Is Florida Agency Price Gouging or Just Charging What the Market Will Bear?

Michael Giberson

Last year thousands of Florida consumers called the state to complain about price gouging on gasoline after Hurricane Ike.  This year, hoteliers, gas stations, and other business owners are saying they are being price gouged by the Florida Department of Transportation.  The issue: the fee the state charges business owners who wish to appear on the blue gas, food, and lodging signs near interstate highway exits.  The state plans to increase the charges from $1,000 to a maximum of $2,500 in rural areas and $5,000 in urban areas.

“When you increase 300 and 400 percent, that’s a form of price gouging.

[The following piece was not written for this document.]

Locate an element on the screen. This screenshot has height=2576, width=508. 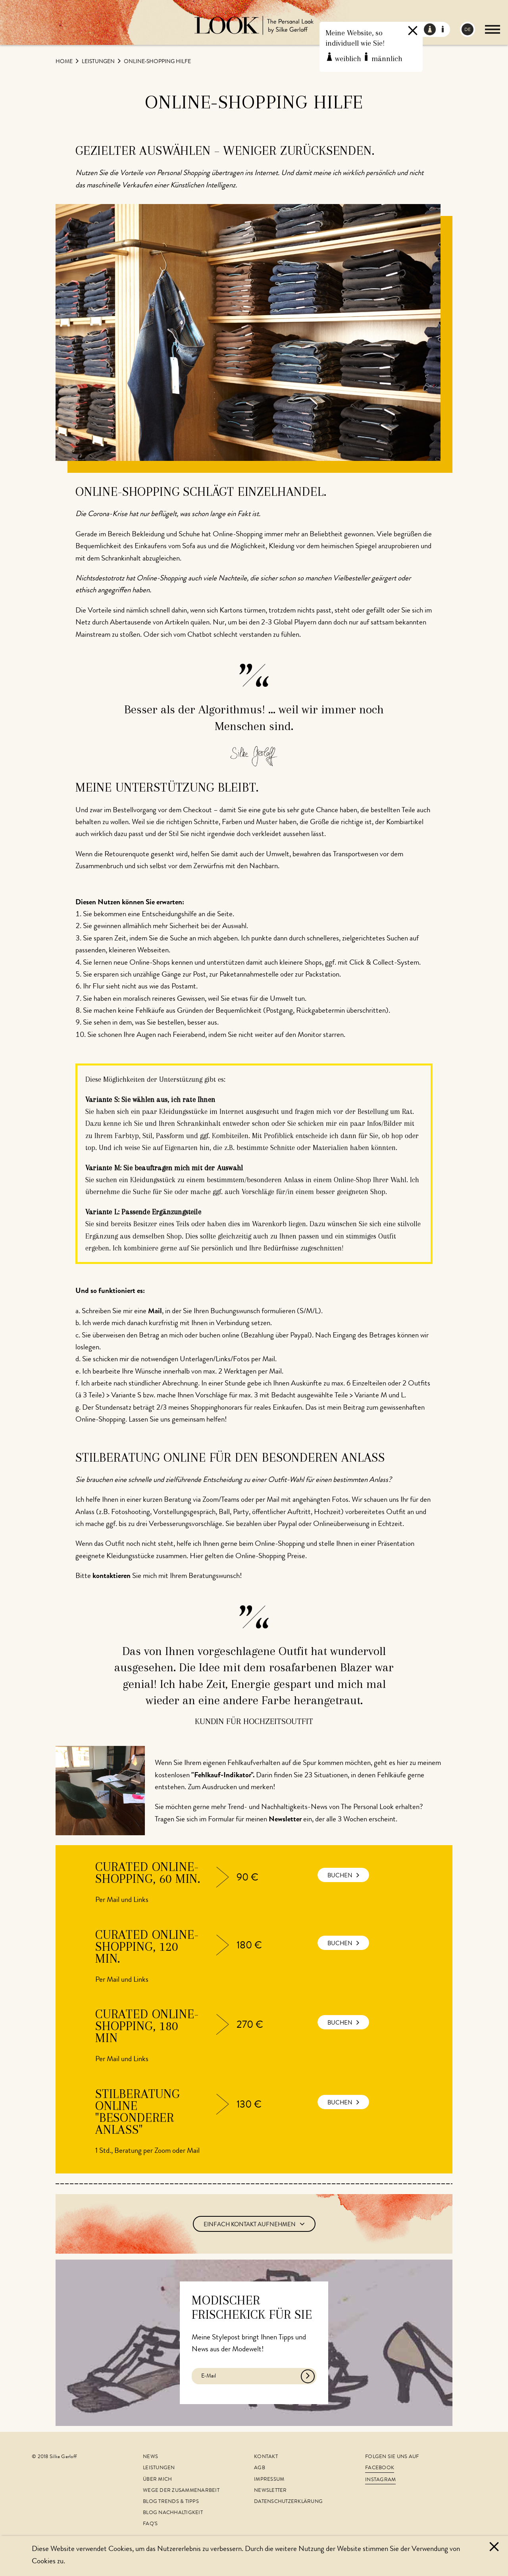
Wege der Zusammenarbeit is located at coordinates (181, 2490).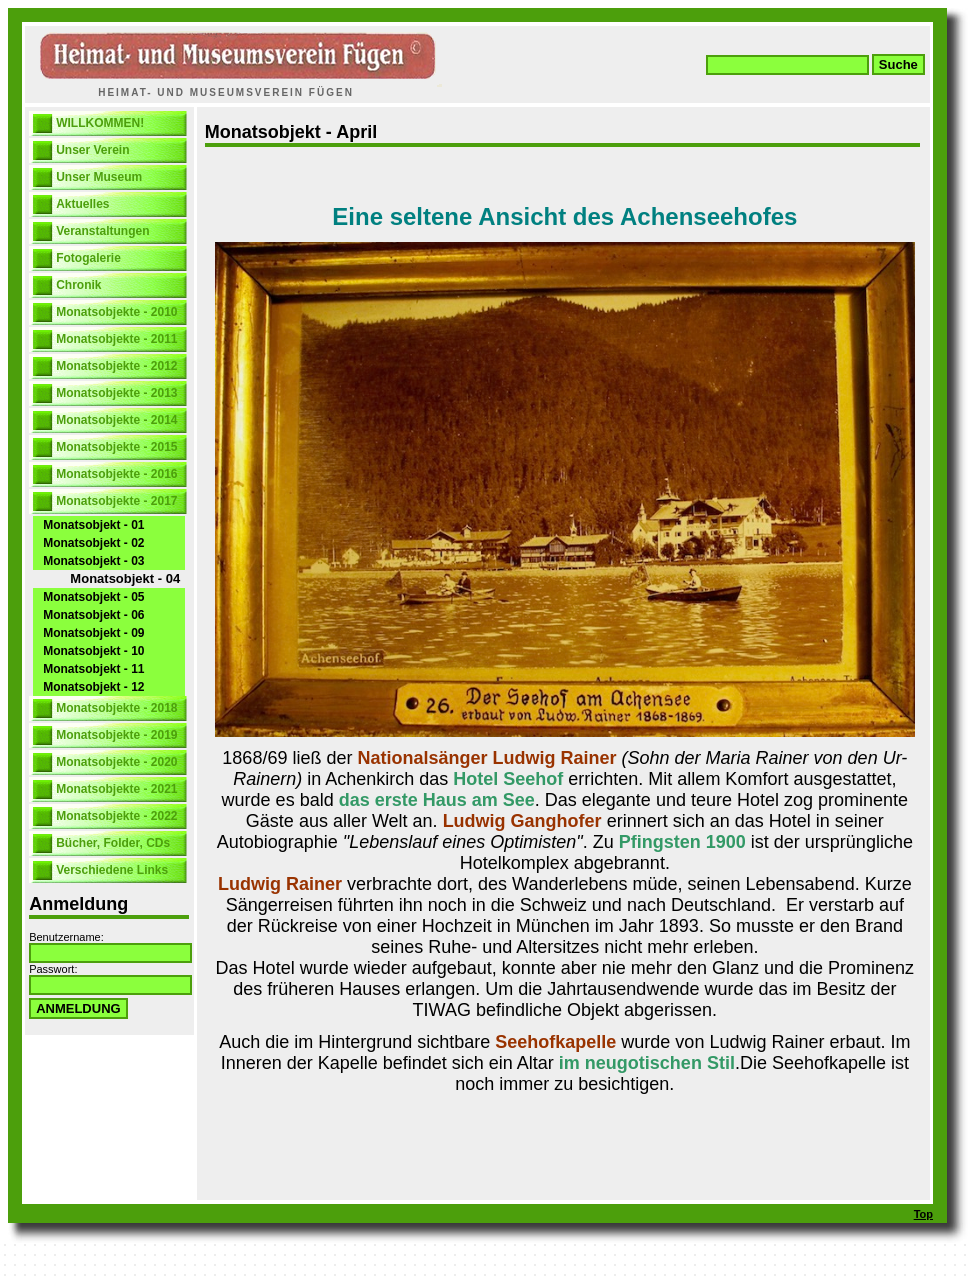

We consider this economy to be a hurricane, truly the worst disaster that we’ve seen in the economy since our lifetime,” said Hemant Patel, Treasurer with the Asian American Hotel Association. “We understand a level of fair playing, we understand a 10 percent increase, 15 percent increase, which is fair to business and we understand the economy, but to have it 300 and 400 percent, that’s no different than me charging my hotel rates by 300 percent when we have a disaster in our area.”

According to the story:

Officials from Florida’s Department of Transportation said state lawmakers adjusted the program earlier this year so they could generate more revenue for the state’s Transportation Trust Fund. Moving forward, DOT officials will review each interchange, each year, and adjust the prices accordingly based on traffic, population, market conditions, demand, and the cost of the program.

The director of “Right of Way” for the Transportation department said, “If you think of these as advertising value, these are still the best advertising value.”

Some policy activists argue that government should be run “more like a business.” With the focus on boosting revenue, this policy change appears to be an example of what that slogan entails. But revenue maximization probably ought not be the sole goal of state policy.

  • Note, for example, the government is a business that has the capability to regulate the competition.  The more restricted the ability to install private billboards (or present other forms of information for travelers), the higher the value of appearing on the state’s blue roadside signs.  We wouldn’t want the state to maximize its revenue by excessive clamping down on other advertising.
  • More generally, policy changes by the state acting as a vendor should consider more than just private costs and benefits to the state and business owners.  The factors to be considered in adjusting rates mentions the “cost of the program,”  which probably just refers to the state’s program expenses.  But, in the ideal, the state should encompass consideration of the net costs (or benefits) to travelers and other “third parties” from constraining advertising in the way the blue highway signs do.
  • And, realizing that it is fallible in its assessments, the state may want to err on the side of permissiveness in its restrictions on alternative sources of roadside information.

With the rise of location-aware smart phones and internet-aware navigation systems, the state’s little blue signs will slowly diminish in value — useful to consumers lacking smart phones (a smaller and smaller group), consumers in cell phone “dead zones,” and to all consumers during emergencies which disrupt communications services.

Perhaps the state is just trying to grab some extra revenue from the program while it can, before technology renders it mostly meaningless.